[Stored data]
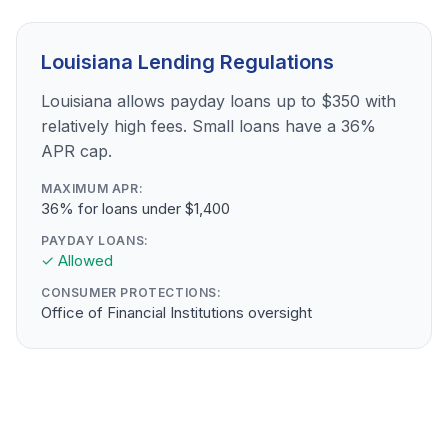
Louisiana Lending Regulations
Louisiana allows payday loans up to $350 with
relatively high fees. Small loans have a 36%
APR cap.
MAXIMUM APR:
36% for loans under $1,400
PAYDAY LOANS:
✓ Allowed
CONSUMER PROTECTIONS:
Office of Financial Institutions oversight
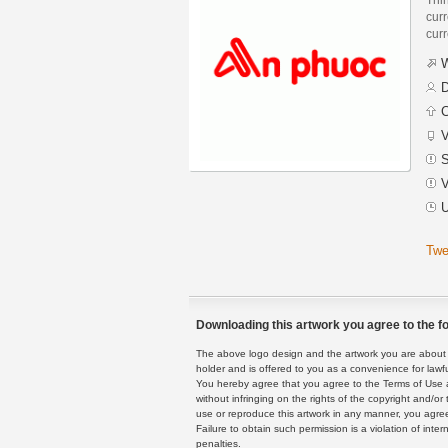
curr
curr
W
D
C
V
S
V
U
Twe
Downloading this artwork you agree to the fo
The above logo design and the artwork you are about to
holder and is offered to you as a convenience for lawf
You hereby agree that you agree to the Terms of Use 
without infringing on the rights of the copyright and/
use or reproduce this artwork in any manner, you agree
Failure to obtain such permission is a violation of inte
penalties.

==

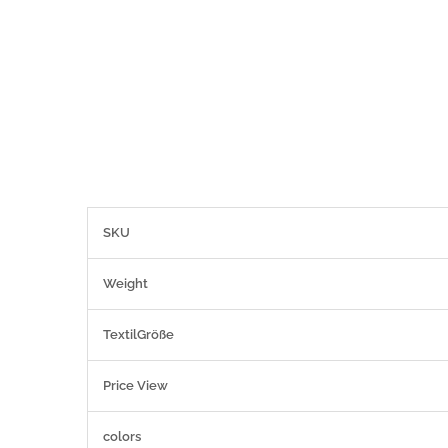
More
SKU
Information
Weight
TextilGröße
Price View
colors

▶ What is required:
From the entries, copy every line in which the word "artwork" occurs.

▶ Expected output:
Downloading this artwork you agree to the fo
The above logo design and the artwork you are about to
use or reproduce this artwork in any manner, you agree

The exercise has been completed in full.